Painting by Cheri Samba

Lokuta eyaka na ascenseur, kasi vérité eyei na escalier mpe ekomi. Lies come up in the elevator; the truth takes the stairs but gets here eventually. - Koffi Olomide

Ésthetique eboma vélo. Aesthetics will kill a bicycle. - Felix Wazekwa

Sunday, May 8, 2011

Rwandan ups and downs

I'm back finally after almost two weeks of absence from Congo Siasa.

While I've been missing, there have been several news stories on Rwanda. First, the trial of FDLR rebel leaders Ignace Murwanashyaka and Straton Musoni kicked off in Germany last week. They have been accused with 26 counts of crimes against humanity and 39 counts of war crimes under  new legislation that gives German courts universal jurisdiction. German prosecutors have visited the Kivus region to conduct investigations into the crimes and have spoken to FDLR victims. From what I know of the proceedings, it should be possible for the prosecutors to find at least Ignace guilty of some form of command responsibility - he was in frequent contact with FDLR commanders in the field, including during periods when FDLR troops carried out widespread abuse, and did nothing to bring those responsible to justice. There are some indications and documentation, as well, that Ignace gave concrete military orders that lead to reprisal attacks and abuses, although this might be harder to prove. Straton is a bit of a cypher - other than proving that he was the vice-president of the organization since 2005 it might be difficult to prove that he was very much involved in its day-to-day management.

In general, I think the trial could set a good precedent in terms of prosecutions under universal jurisdiction, in particular for diaspora leaders of armed groups. I doubt, however, that it will have much of an impact on the FDLR's operations other than denting their morale even further. The leaders were arrested a year and a half ago and their function have since been taken over by other FDLR members in the field.

In other news about Rwanda, a new book called Remaking Rwanda was published by Scott Straus and Lars Waldorf. In response, the Rwandan government has set up a webpage to criticize the book and several editorials have appeared in the press. The Chronicle of Higher Education has an article here on the book and the Rwandan response.

One cannot help but both admire and cringe at the Rwandan government's steely efficiency at times. Two articles this week elicited this mixed reaction from me: One, in Le Monde, recounts how President Kagame slapped the ambassador to South Africa in public at a government retreat, reprimanding him for poor performance. Another, by IPS, looks at the government's reforms in the housing sector, suggesting that the president's directives to replace grass huts with sturdy structures has lead to an excess of zeal on the part of local administrators who have torn down hundreds of houses - especially belonging to pygmies - without providing adequate substitutes.

Summarizing, Reuters put up a Factbox of key political risks to watch - but also some sunny economic indicators - here.


Anonymous said...

My French isn't up to translating the Le Monde article but my understanding is that the former Ambassador to SA was "reprimanded for poor performance" (revealed in fact by his own verbal intervention) but the suggestion that he was "slapped [by Kagame] in public at a government retreat" is wrong ("slapped down verbally" perhaps is what you/the writer intended).

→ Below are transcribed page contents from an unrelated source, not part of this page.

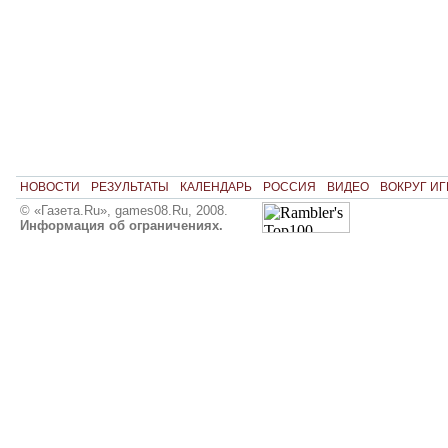
НОВОСТИ
РЕЗУЛЬТАТЫ
КАЛЕНДАРЬ
РОССИЯ
ВИДЕО
ВОКРУГ ИГ
© «Газета.Ru», games08.Ru, 2008.
Информация об ограничениях.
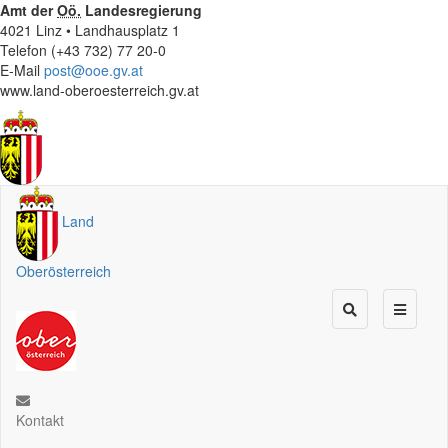
Amt der
Oö.
Landesregierung
4021 Linz • Landhausplatz 1
Telefon (+43 732) 77 20-0
E-Mail
post@ooe.gv.at
www.land-oberoesterreich.gv.at
Land
Oberösterreich
Kontakt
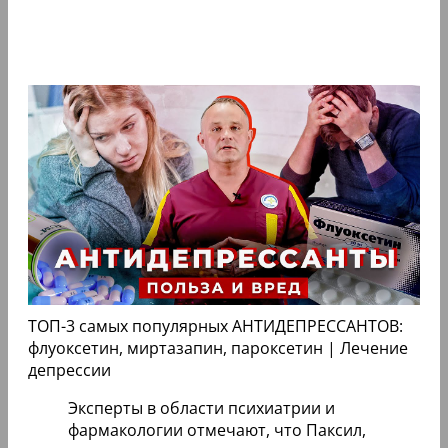
ТОП-3 самых популярных АНТИДЕПРЕССАНТОВ:
флуоксетин, миртазапин, пароксетин | Лечение
депрессии
Эксперты в области психиатрии и
фармакологии отмечают, что Паксил,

The identity of the new ambassador to South Africa was confirmed in the reshuffle announced last Friday.

Jason Stearns said...

Maybe I missed a nuance in the French, but this is the literal translation: Severely blamed for his performance, the diplomat decided to leave the room. Ordered to come back to the lobby, he was slapped there in front of numerous witnesses by President Kagame.

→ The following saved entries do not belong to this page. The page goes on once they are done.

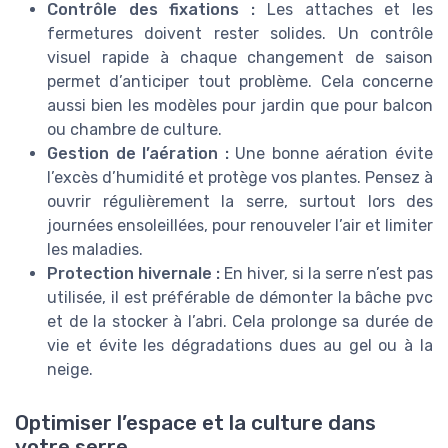
Contrôle des fixations :
Les attaches et les
fermetures doivent rester solides. Un contrôle
visuel rapide à chaque changement de saison
permet d’anticiper tout problème. Cela concerne
aussi bien les modèles pour jardin que pour balcon
ou chambre de culture.
Gestion de l’aération :
Une bonne aération évite
l’excès d’humidité et protège vos plantes. Pensez à
ouvrir régulièrement la serre, surtout lors des
journées ensoleillées, pour renouveler l’air et limiter
les maladies.
Protection hivernale :
En hiver, si la serre n’est pas
utilisée, il est préférable de démonter la bâche pvc
et de la stocker à l’abri. Cela prolonge sa durée de
vie et évite les dégradations dues au gel ou à la
neige.
Optimiser l’espace et la culture dans
votre serre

(Sévèrement mis en cause pour ses performances, le diplomate avait décidé de quitter la salle. Sommé de revenir dans le hall de l'hôtel, il s'y est fait gifler devant de nombreux témoins par le président Kagamé.)

Jason Stearns said...

I double-checked with the author. Indeed: physically slapped.

Anonymous said...

There is nothing suprising about Kagame slapping a diplomat who is falling out of favour. Actually it is his normal style of registering his disatisfaction with his government members. He slapped several of his generals and government ministers before. It is not for nothing that is a well known dictator. His entourage fears him more than it fears wild lions.

Anonymous said...

presumably because there are no lions, wild or otherwise, in Rwanda.

Anonymous said...

"It is not for nothing that is a well known dictator."

How is he a dictator? Are you attempting to use the denotative meaning of the word or are you just being hyperbolic?